Distant Precursors of Benzylisoquinoline Alkaloids and their Enzymatic Formation

The incorporation rates of labelled tyrosine, DOPA. tyramine. and dopamine have been inves­tigated during the in vivo formation of the protoberberine alkaloid, jatrorrhizine, in callus cul­tures of Berberis canadensis. While tyrosine was equally well incorporated into both the iso­quinoline (54%) and benzyl (46%) portions of the alkaloid, DOPA was almost exclusively (91%) transformed into the isoquinoline moiety. However, tyramine (25%) and to a lesser extent, dopamine (15%) were incorporated into the aldehyde-derived, benzylic half of the isoquinoline molecule as well. In order to investigate further the precursory roles of these compounds, select enzymes involved in tyrosine metabolism in alkaloid-producing cell cultures have been studied. The occurrence of tyrosine decarboxylase, phenolase, transaminase, p-hydroxyphenylpyruvate decarboxylase, amineoxidase and methionine adenosyl transferase was demonstrated in suspen­sion cells of Berberis. These enzymes were partially purified and a preliminary characterization was performed. In the light of these and previous data, the differential metabolism of tyrosine and DOPA in the early steps of isoquinoline alkaloid biosynthesis is discussed.

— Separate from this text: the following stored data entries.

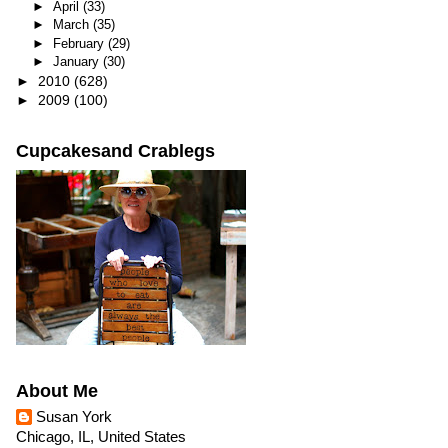
►
April
(33)
►
March
(35)
►
February
(29)
►
January
(30)
►
2010
(628)
►
2009
(100)
Cupcakesand Crablegs
About Me
Susan York
Chicago, IL, United States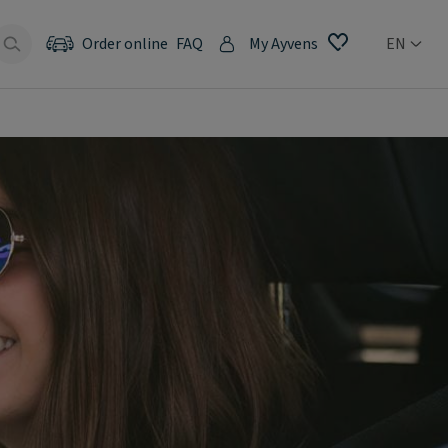
Order online
FAQ
My Ayvens
EN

Conclusive evidence as to the biosynthetic origin of the phenylacetaldehydes which furnish the benzylic moiety of the alkaloids is precluded by the presence of both amineoxidase and phenylpyruvate decarboxylase activities in these cultures.

The biosynthesis of protoberberine and related isoquinoline alkaloids

The biosynthesis of berberine and hydrastine (in Hydrastis canadensis), corydaline and protopine (in Corydalis solida), and ochotensimine and protopine (in C. ochotensis), has been investigated by the administration of [3-14C]-3′,4′-dihydroxyphenylalanine ([3-14C]DOPA). In all cases, incorporation of label was predominantly into the isoquinoline portion of the alkaloid. The role of DOPA in the early stages of isoquinoline alkaloid biosynthesis in these plants is discussed in the light of this and other relevant data. In addition, the later stages of corydaline biosynthesis have been studied by the administration of [9-methoxy-14C]palmatine and -tetrahydropalmatine to C. solida, and the origin of the exocyclic carbons of ochotensimine further verified by feeding [methyl-14C,3H]methionine to C. ochotensis.